Xu, Li, Zhang, Du, Kawarabayashi, Jegelka, 2020

Summary

This work proposes a theory they call “algorithmic alignment” to explain why some classes of neural net architectures generalize much better than others on certain reasoning problems. They use PAC learning to derive sample complexity bounds that show that the number of samples needed to achieve a desired amount of generalization increases when certain subproblems are “hard” to learn.
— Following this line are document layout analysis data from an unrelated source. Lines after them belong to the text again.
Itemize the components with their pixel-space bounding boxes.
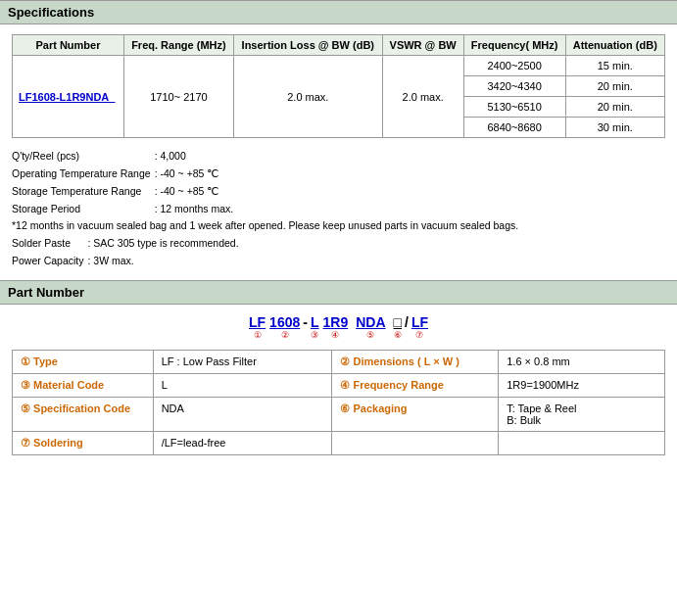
notes-label: Storage Temperature Range bbox=[12, 183, 155, 201]
pn-label-empty bbox=[332, 431, 499, 454]
notes-row: Q'ty/Reel (pcs) : 4,000 bbox=[12, 148, 237, 166]
notes-label: Operating Temperature Range bbox=[12, 166, 155, 183]
freq-4: 6840~8680 bbox=[463, 118, 565, 138]
specifications-title: Specifications bbox=[8, 5, 94, 20]
atten-3: 20 min. bbox=[565, 97, 664, 118]
notes-label: Storage Period bbox=[12, 201, 155, 218]
pn-item-lf2: LF ⑦ bbox=[411, 314, 428, 340]
specifications-header: Specifications bbox=[0, 0, 677, 24]
part-number-cell[interactable]: LF1608-L1R9NDA_ bbox=[13, 56, 124, 138]
col-header-vswr: VSWR @ BW bbox=[382, 35, 463, 56]
col-header-insertion-loss: Insertion Loss @ BW (dB) bbox=[233, 35, 382, 56]
notes-row: Storage Period : 12 months max. bbox=[12, 201, 237, 218]
pn-text-lf: LF bbox=[249, 314, 266, 330]
notes-value: : SAC 305 type is recommended. bbox=[88, 235, 243, 253]
notes-table2: Solder Paste : SAC 305 type is recommend… bbox=[12, 235, 243, 270]
pn-value-type: LF : Low Pass Filter bbox=[153, 350, 332, 373]
vswr-cell: 2.0 max. bbox=[382, 56, 463, 138]
pn-item-1608: 1608 ② bbox=[269, 314, 300, 340]
pn-text-box: □ bbox=[394, 314, 402, 330]
atten-1: 15 min. bbox=[565, 56, 664, 76]
pn-label-type: ① Type bbox=[13, 350, 154, 373]
vswr-value: 2.0 max. bbox=[403, 91, 444, 103]
part-number-title: Part Number bbox=[8, 285, 84, 300]
table-row: LF1608-L1R9NDA_ 1710~ 2170 2.0 max. 2.0 … bbox=[13, 56, 665, 76]
pn-label-spec-code: ⑤ Specification Code bbox=[13, 397, 154, 431]
insertion-loss-cell: 2.0 max. bbox=[233, 56, 382, 138]
pn-item-1r9: 1R9 ④ bbox=[323, 314, 349, 340]
freq-1: 2400~2500 bbox=[463, 56, 565, 76]
notes-value: : 4,000 bbox=[155, 148, 238, 166]
pn-info-table: ① Type LF : Low Pass Filter ② Dimensions… bbox=[12, 350, 665, 455]
pn-item-nda: NDA ⑤ bbox=[356, 314, 385, 340]
freq-range-value: 1710~ 2170 bbox=[150, 91, 207, 103]
pn-num-2: ② bbox=[281, 330, 289, 340]
pn-num-4: ④ bbox=[331, 330, 339, 340]
pn-text-l: L bbox=[311, 314, 319, 330]
notes-row: Solder Paste : SAC 305 type is recommend… bbox=[12, 235, 243, 253]
pn-num-3: ③ bbox=[311, 330, 318, 340]
part-number-value: LF1608-L1R9NDA_ bbox=[19, 91, 115, 103]
pn-text-lf2: LF bbox=[411, 314, 428, 330]
pn-num-7: ⑦ bbox=[415, 330, 423, 340]
pn-num-6: ⑥ bbox=[394, 330, 402, 340]
pn-item-box: □ ⑥ bbox=[394, 314, 402, 340]
part-number-header: Part Number bbox=[0, 280, 677, 305]
notes-value: : -40 ~ +85 ℃ bbox=[155, 166, 238, 183]
pn-value-material: L bbox=[153, 373, 332, 397]
col-header-part-number: Part Number bbox=[13, 35, 124, 56]
pn-text-1608: 1608 bbox=[269, 314, 300, 330]
pn-label-material: ③ Material Code bbox=[13, 373, 154, 397]
pn-label-freq-range: ④ Frequency Range bbox=[332, 373, 499, 397]
notes-value: : 3W max. bbox=[88, 253, 243, 270]
notes-row: Storage Temperature Range : -40 ~ +85 ℃ bbox=[12, 183, 237, 201]
pn-label-dimensions: ② Dimensions ( L × W ) bbox=[332, 350, 499, 373]
pn-value-spec-code: NDA bbox=[153, 397, 332, 431]
notes-value: : 12 months max. bbox=[155, 201, 238, 218]
notes-label: Q'ty/Reel (pcs) bbox=[12, 148, 155, 166]
pn-info-row-4: ⑦ Soldering /LF=lead-free bbox=[13, 431, 665, 454]
pn-num-1: ① bbox=[254, 330, 262, 340]
pn-value-freq-range: 1R9=1900MHz bbox=[499, 373, 665, 397]
pn-display: LF ① 1608 ② - L ③ 1R9 ④ NDA ⑤ bbox=[12, 314, 665, 340]
atten-2: 20 min. bbox=[565, 76, 664, 97]
specifications-table: Part Number Freq. Range (MHz) Insertion … bbox=[12, 34, 665, 138]
atten-4: 30 min. bbox=[565, 118, 664, 138]
notes-label: Power Capacity bbox=[12, 253, 88, 270]
pn-value-packaging: T: Tape & ReelB: Bulk bbox=[499, 397, 665, 431]
pn-value-soldering: /LF=lead-free bbox=[153, 431, 332, 454]
col-header-frequency: Frequency( MHz) bbox=[463, 35, 565, 56]
notes-label: Solder Paste bbox=[12, 235, 88, 253]
freq-2: 3420~4340 bbox=[463, 76, 565, 97]
pn-value-dimensions: 1.6 × 0.8 mm bbox=[499, 350, 665, 373]
freq-3: 5130~6510 bbox=[463, 97, 565, 118]
col-header-freq-range: Freq. Range (MHz) bbox=[123, 35, 233, 56]
notes-value: : -40 ~ +85 ℃ bbox=[155, 183, 238, 201]
freq-range-cell: 1710~ 2170 bbox=[123, 56, 233, 138]
pn-num-5: ⑤ bbox=[366, 330, 374, 340]
pn-item-lf: LF ① bbox=[249, 314, 266, 340]
pn-info-row-1: ① Type LF : Low Pass Filter ② Dimensions… bbox=[13, 350, 665, 373]
pn-text-nda: NDA bbox=[356, 314, 385, 330]
insertion-loss-value: 2.0 max. bbox=[287, 91, 328, 103]
pn-info-row-2: ③ Material Code L ④ Frequency Range 1R9=… bbox=[13, 373, 665, 397]
notes-row: Operating Temperature Range : -40 ~ +85 … bbox=[12, 166, 237, 183]
pn-label-packaging: ⑥ Packaging bbox=[332, 397, 499, 431]
part-number-section: Part Number LF ① 1608 ② - L ③ 1R9 ④ bbox=[0, 280, 677, 465]
notes-row: Power Capacity : 3W max. bbox=[12, 253, 243, 270]
pn-label-soldering: ⑦ Soldering bbox=[13, 431, 154, 454]
col-header-attenuation: Attenuation (dB) bbox=[565, 35, 664, 56]
pn-info-row-3: ⑤ Specification Code NDA ⑥ Packaging T: … bbox=[13, 397, 665, 431]
specifications-section: Specifications Part Number Freq. Range (… bbox=[0, 0, 677, 280]
pn-sep-2: / bbox=[405, 314, 409, 330]
pn-item-l: L ③ bbox=[311, 314, 319, 340]
pn-sep-1: - bbox=[303, 314, 308, 330]
notes-vacuum: *12 months in vacuum sealed bag and 1 we… bbox=[12, 217, 665, 235]
pn-value-empty bbox=[499, 431, 665, 454]
notes-table: Q'ty/Reel (pcs) : 4,000 Operating Temper… bbox=[12, 148, 237, 217]
pn-text-1r9: 1R9 bbox=[323, 314, 349, 330]
specifications-notes: Q'ty/Reel (pcs) : 4,000 Operating Temper… bbox=[12, 148, 665, 270]
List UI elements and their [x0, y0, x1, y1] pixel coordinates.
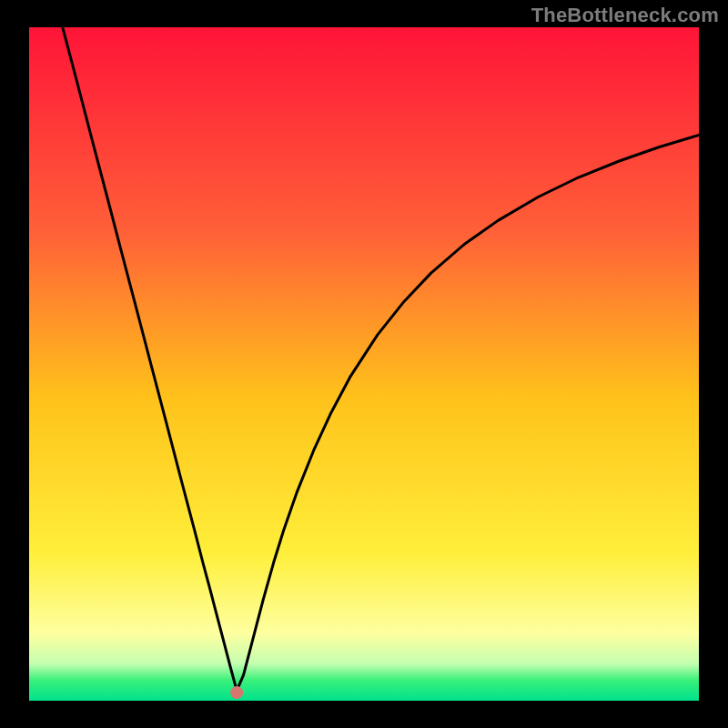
- gradient-background: [29, 27, 699, 701]
- chart-frame: TheBottleneck.com: [0, 0, 728, 728]
- bottleneck-chart: [29, 27, 699, 701]
- watermark-text: TheBottleneck.com: [531, 4, 719, 27]
- minimum-marker: [230, 686, 243, 699]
For example, they empirically show that DeepSets can easily learn summary statistics for a set of numbers, like “max” or “min”. Since a single MLP has to learn the aggregation function (an easy subproblem) plus the for loop over all elements (a harder subproblem), their theory suggests that the number of samples required to acheive good generalization at test time is much higher for the MLP, which their experiments confirm. Interestingly, they explain why graph neural nets (GNNs) align well with dynamic programming (DP) problems (because of their iterative message-passing style updates), but then also explain why they do not align well with NP-Hard problems. They provide further experimental evidence on a shortest-paths DP problem and Subset-Sum NP-Hard problem to verify this.

What About Transformers?

The paper doesn’t discuss Transformers, so as a simple exercise, I thought about how it fits into their framework. Transformers map readily onto fully connected GNNs, which suggests that they should “align algorithmically” with DP problems but not NP-Hard problems. Note that for a set of $K$ objects, a multi-head attention Transformer/GNN performs an $O(K^2 d)$ operation. This highlights one limitation of Transformers; they can easily reason about object-object relations, but will struggle to generalize when faced with higher-order relations such as object-object-object. Relational reasoning over $k$-partite graphs, $k > 2$, shows up in certain NP-Hard problems like Multidimensional Assignment. It seems like algorithm alignment will certainly be useful for future research on designing neural net architectures for NP-Hard problems.